Customizing scheduling on Amazon EKS

The interest in Kubernetes spiked in the fall of 2019, according to Google Trends. The US Department of Defense’s announcement that they had deployed Kubernetes on an F-16 could have attributed to the surge in interest. Today, Kubernetes is found in virtually every industry; from building Blockchain networks to 5G networks, customers use Kubernetes to accelerate innovation and construct the foundation of tomorrow’s Internet.

Kubernetes continues to grow in this ever-changing landscape because it is flexible to adapt to a wide array of use cases. Its extensibility allows us to tune Kubernetes to meet the needs of the business. In this post, we demonstrate a proof of concept that makes it easy for you to customize the way Kubernetes schedules your workloads.

Workload scheduling in Kubernetes

The Kubernetes scheduler process (kube-scheduler) is a control plane process that assigns pods to nodes. When you create a pod, kube-scheduler picks the most suitable node in your cluster and schedules the pod on the node. The scheduler filters and ranks matching nodes based on pod configuration, taking into consideration resource requests, affinity rules, topology spread, and more. Kube-scheduler’s default behavior is to spread pods across nodes but there are situations that require fine-grained control over scheduling of pods.

For example, many Amazon Elastic Kubernetes Service (Amazon EKS) customers want to run their workloads on Amazon EC2 Spot to save money, but they also want to run a small percentage of pods on Amazon EC2 On-Demand to account for a potential widespread Spot interruption. Other customers want to spread pods more in a given Availability Zone (AZ) compared to other AZs for specific use cases.

Kube-scheduler doesn’t currently support scheduling pods with arbitrary ratios across nodes with different labels. The solution proposed in this blog is to build a mutating admission webhook that allows you to configure the logic used to filter and rank nodes right in your deployment manifest.

Custom pod scheduling using a mutating admission webhook

Kubernetes API request lifecycle with mutating and validating admission webhooks

In Kubernetes, an admission controller is a piece of code that intercepts requests to the Kubernetes API server before they are persisted in the etcd key-value store. A mutating controller is capable of changing a resource’s properties before creation. For example, you can use a mutating admission controller to add labels to or inject a sidecar into pods before they are created.

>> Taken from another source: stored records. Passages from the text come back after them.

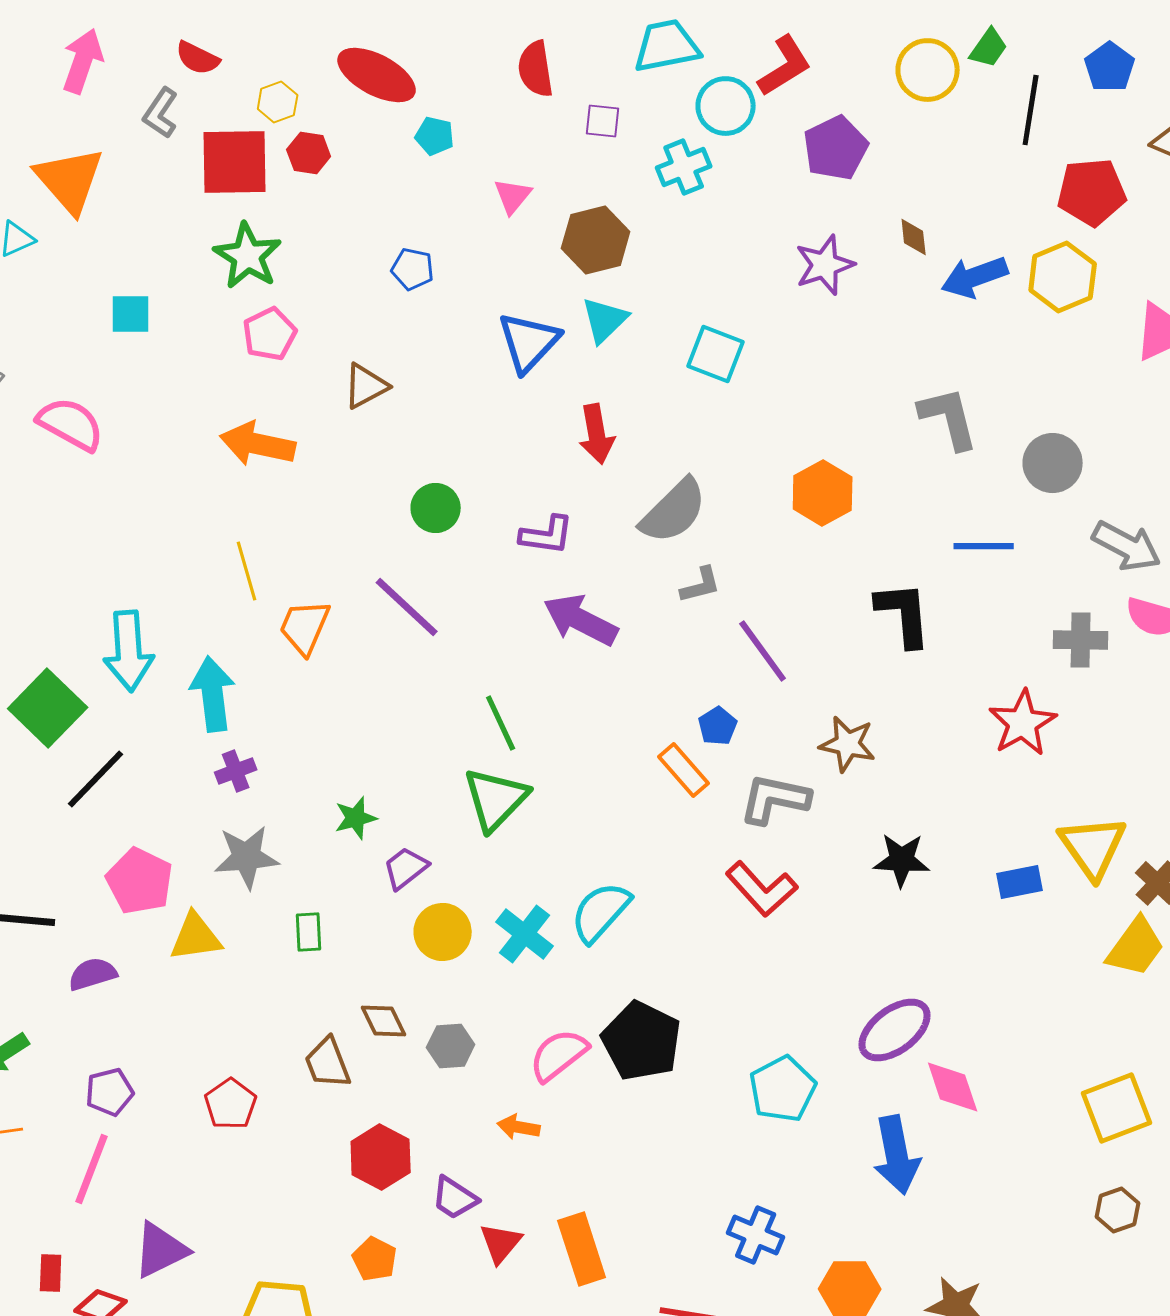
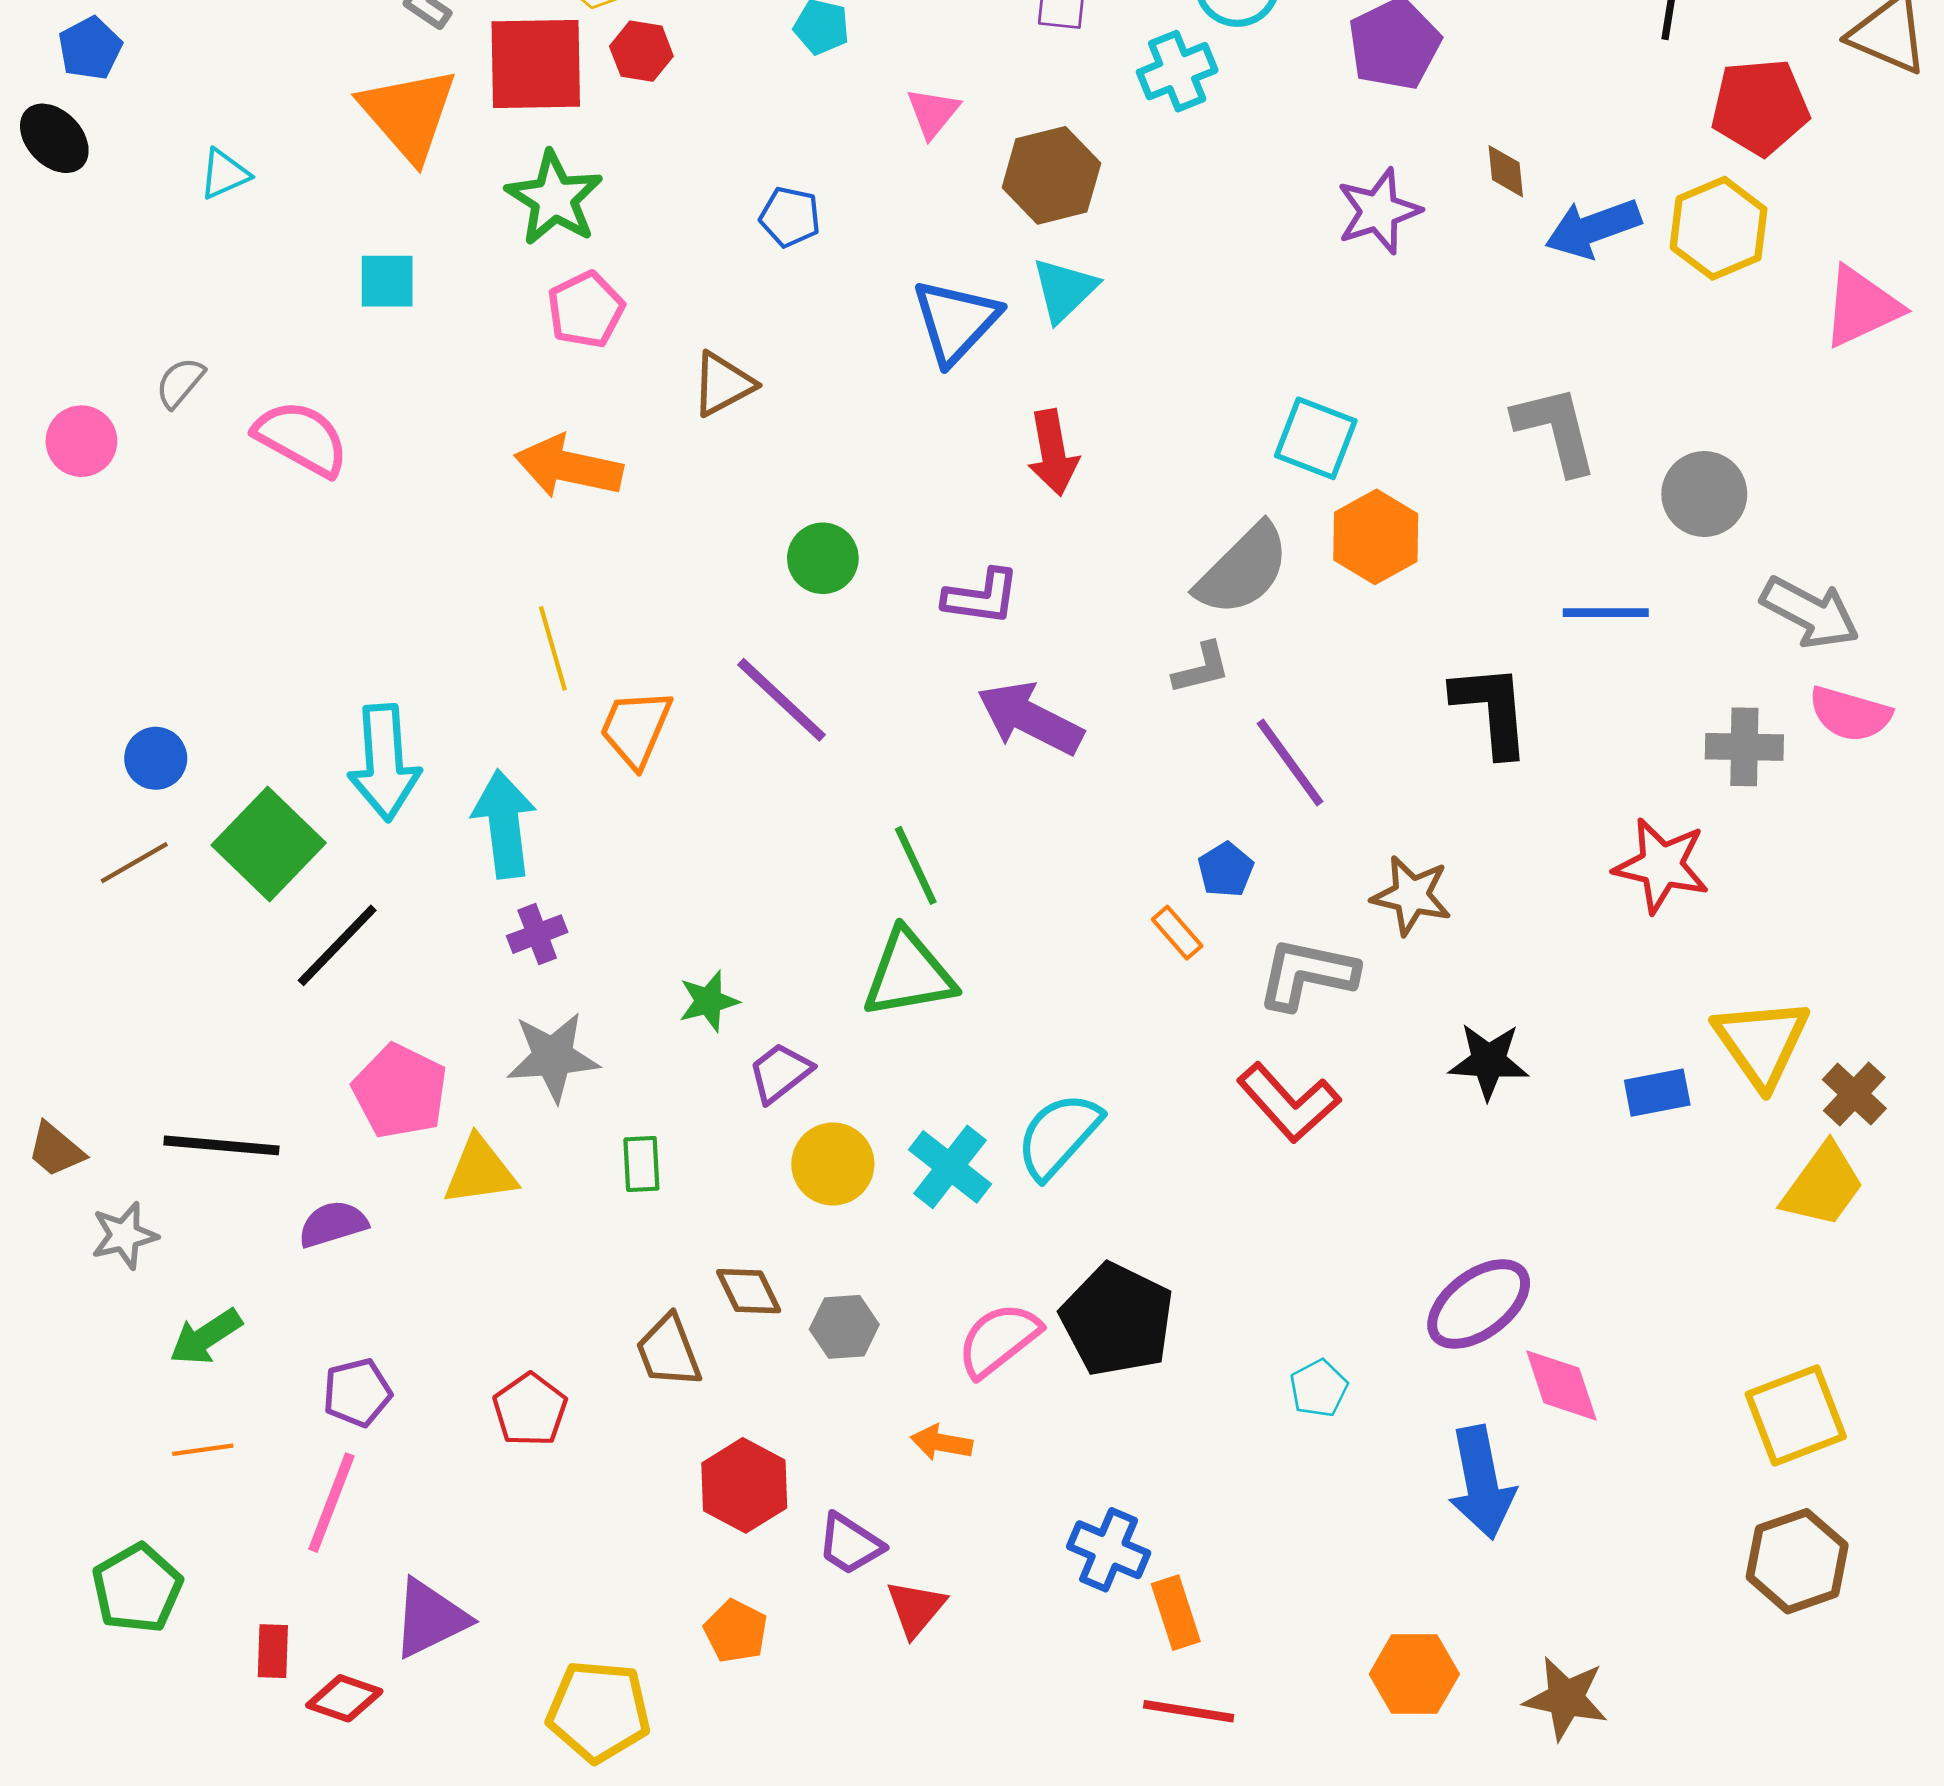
orange triangle: (70, 180) -> (409, 114), moved
cyan square: (716, 354) -> (1316, 438), moved
gray semicircle: (674, 511) -> (1243, 570), moved
red star: (1023, 723) -> (1661, 865), turned -30
orange rectangle: (684, 770) -> (1177, 933), size x0.7
green triangle: (496, 799) -> (909, 974), turned 36
cyan pentagon: (783, 1089) -> (1319, 1388), size x0.6
brown hexagon: (1118, 1210) -> (1797, 1561), size x1.6
blue cross: (756, 1235) -> (1109, 1550), moved
orange rectangle: (582, 1249) -> (1176, 1613), moved, size x0.7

The solution proposed in this post uses a mutating admission webhook to intercept pod creation requests and assign pods to nodes. It allows you to define a custom pod scheduling strategy that utilizes node labels to schedule pods proportionally. Below is an example of a custom scheduling strategy:

  annotations:
    custom-pod-schedule-strategy: 'label1Key=label1Value,base=1,weight=0:label2Key=label2Value,weight=1:label3Key=label3Value,weight=1'

When the custom-pod-schedule-strategy annotation is specified in the deployment, the webhook considers this annotation to assign pods across different node labels. Each node label can have base and weight parameters. Base indicates the minimum number of pods to be scheduled on the corresponding node label. Weight indicates the relative distribution of pods across different node labels. Note that only one node label should have base parameter configured.

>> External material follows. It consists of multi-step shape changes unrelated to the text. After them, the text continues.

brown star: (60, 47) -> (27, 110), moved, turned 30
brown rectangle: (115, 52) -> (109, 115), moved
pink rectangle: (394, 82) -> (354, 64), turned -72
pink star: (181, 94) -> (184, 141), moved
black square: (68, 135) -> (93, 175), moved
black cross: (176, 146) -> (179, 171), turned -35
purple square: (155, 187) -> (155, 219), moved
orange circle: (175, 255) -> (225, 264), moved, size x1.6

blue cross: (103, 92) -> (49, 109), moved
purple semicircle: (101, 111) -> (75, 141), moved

To understand this better, let’s define two types of nodes, each with a dedicated label, N1 and N2 respectively. The webhook assigns pods to these nodes (using selectors).

D = number of pod replicas in the deployment
N1 = desired number of pods out of D, to be scheduled on nodes with label 1
N2 = desired number of pods out of D, to be scheduled on nodes with label 2

D = N1 + N2

M1 = current number of pods (either in running or pending state) already using nodeSelector with label 1
M2 = current number of pods (either in running or pending state) already using nodeSelector with label 2

Let’s take a look at an example of a Kubernetes deployment manifest:

apiVersion: apps/v1
kind: Deployment
metadata:
  name: nginx
  namespace: test
  annotations:
    custom-pod-schedule-strategy: 'label1Key=label1Value,base=2,weight=1:label2Key=label2Value,weight=3'
spec:
  selector:
    matchLabels:
      app: nginx
  replicas: 10
  ....

In this example above, nodes with the label1Key=label1Value label have a base value of 2 and weight of 1.

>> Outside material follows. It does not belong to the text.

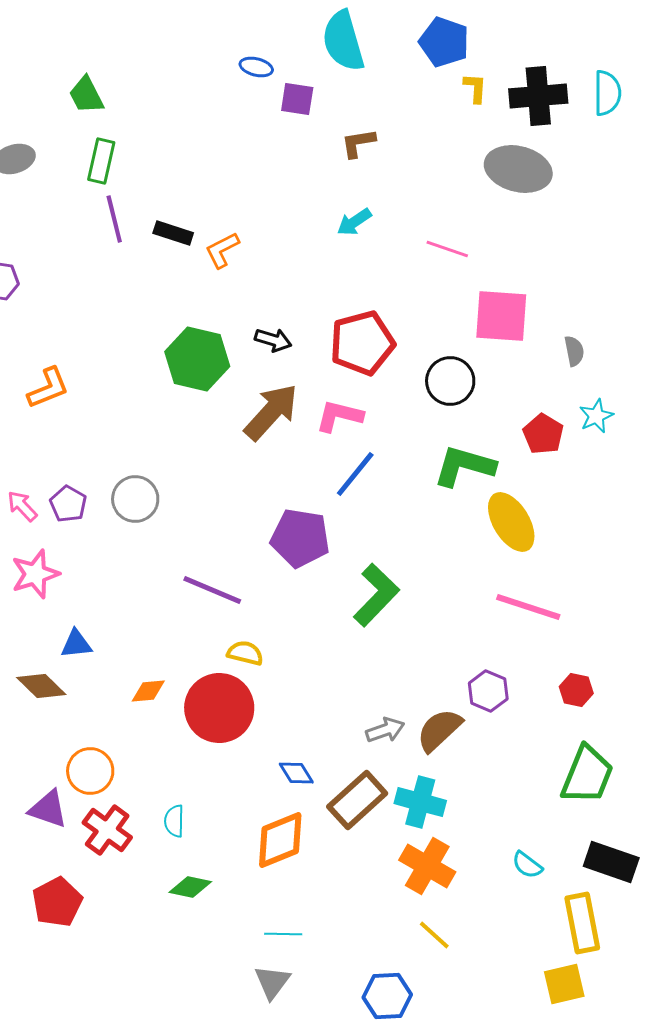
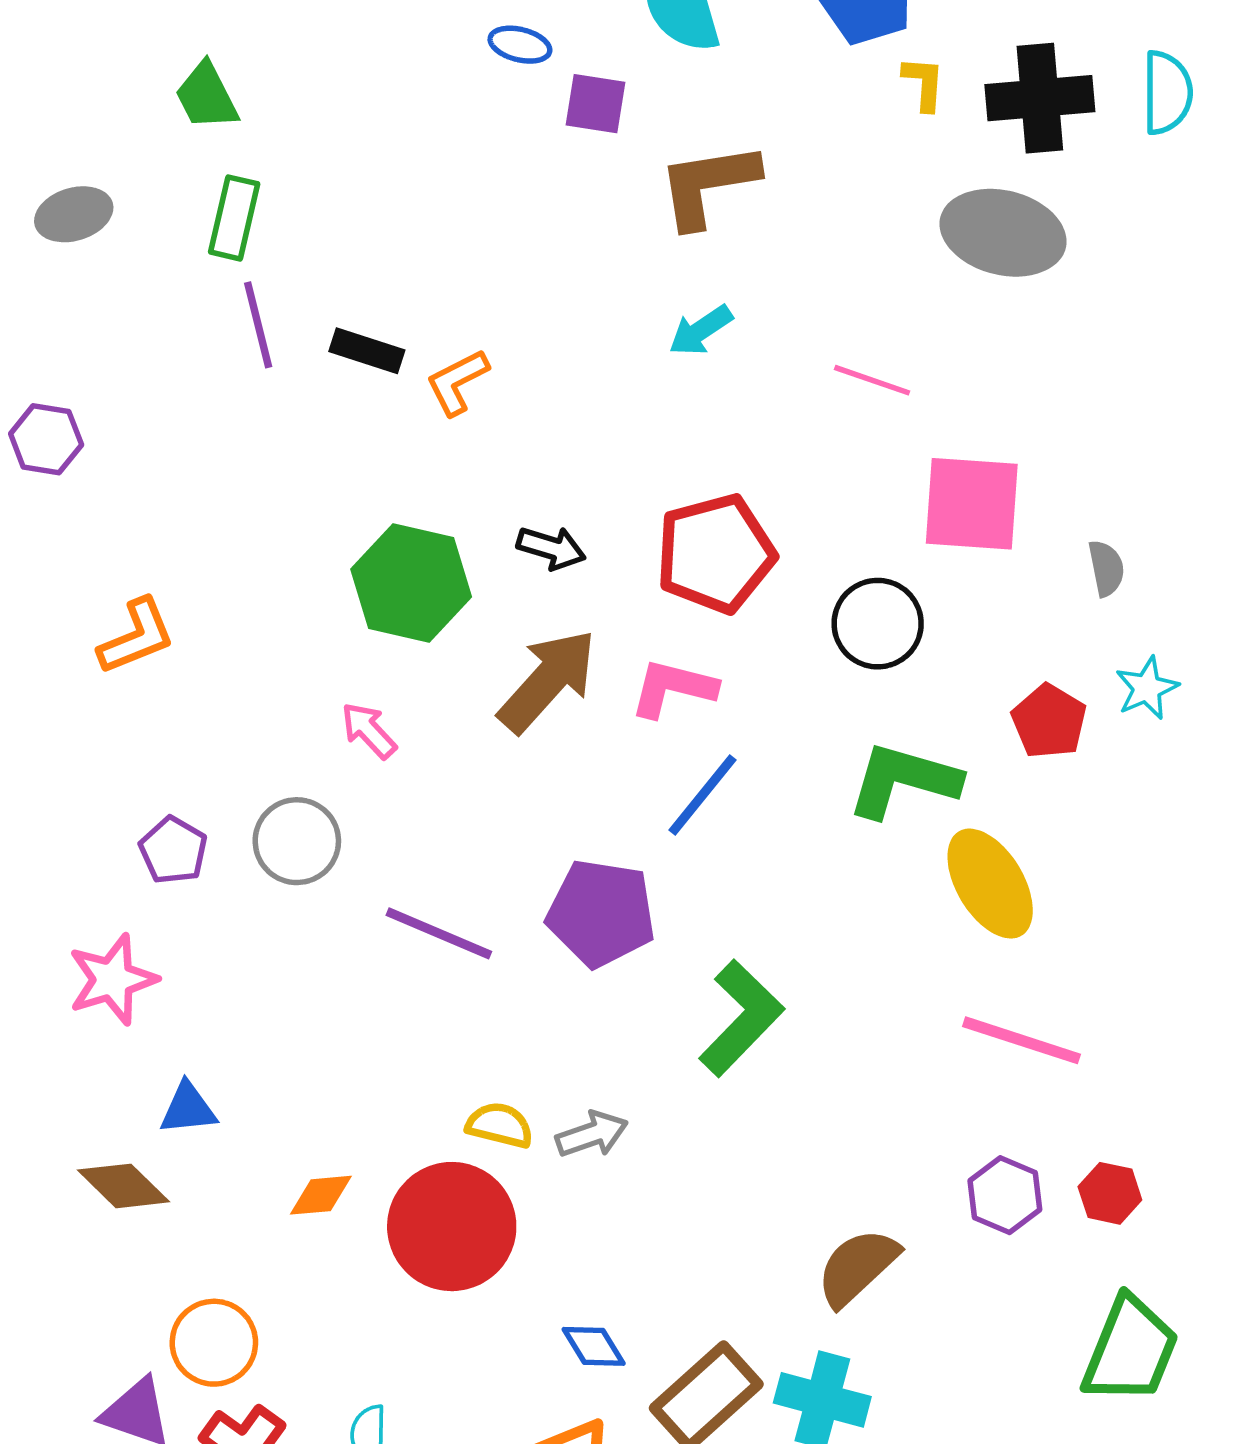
brown L-shape: (358, 143) -> (708, 185), size x1.6
pink arrow: (22, 506) -> (369, 731), moved
purple line: (212, 590) -> (439, 933), moved
purple hexagon: (488, 691) -> (1005, 1195), moved
gray arrow: (385, 730) -> (592, 1134), moved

Let’s assume nodes with the label1Key=label1Value label are On-Demand nodes, whereas Spot nodes are labeled as label2Key=label2Value and have weight set to 3.

Applying the calculation,
D = 10 (total replicas in the deployment)
N1 = number of pods on nodes with the label1Key=label1Value label
N1 = base + (D – base) x (individual weight / total weight)
N1 = 2 + (10 – 2) x ( 1 / 4) = 2 + 8/4 = 4

N2 = number of pods on nodes with the label2Key=label2Value label
N2 = (D – base) x (individual weight / total weight)
N2 = (10 – 2) x ( 3 / 4) = 8 x 3/4 = 6

D (in this case 10) = N1 (in this case 4) + N2 (in this case 6)

Therefore, if we create 10 pods, the webhook will assign the first 2 pods to an On-Demand node (because the base is set to 2), and the remaining 8 pods be will spread with a ratio of 1:3 (configured through weights) between the On-Demand and Spot instances. Therefore, the On-Demand nodes will run 4 pods (2 + 2) while Spot instances run 6.

The proposed solution comprises one component, PodToNodeAllocator.

PodToNodeAllocator

The PodToNodeAllocator assigns pods proportionally as they are created or scaled. It implements a mutating admission webhook that watches incoming requests to create pods. As the Kubernetes cluster receives requests to create pods, the webhook considers the custom-pod-schedule-strategy and assigns pods to nodes by adding a nodeSelector field in PodSpec. However, please note that it only guarantees the ratio distribution at the launch, such as initial scheduling of the pods when deployment is created.

The PodToNodeAllocator then runs the following steps for every new pod for each node label specified in the custom pod scheduling specification in the deployment’s annotation:

for every new pod (P) created on the API Server
- for every node label (L)
  - M = get the current number of pods (either in running or pending state) already assigned to this node label
  - N = calculate the desired number of pods out of D, to be scheduled on nodes with this label
  - if M >= N, ignore this label L
  - else if M < N, update the pod P’s specification with nodeSelector for label L
    - After the pod’s specification is updated with nodeSelector, the Kubernetes scheduler assigns the pod to the node with the specified node label.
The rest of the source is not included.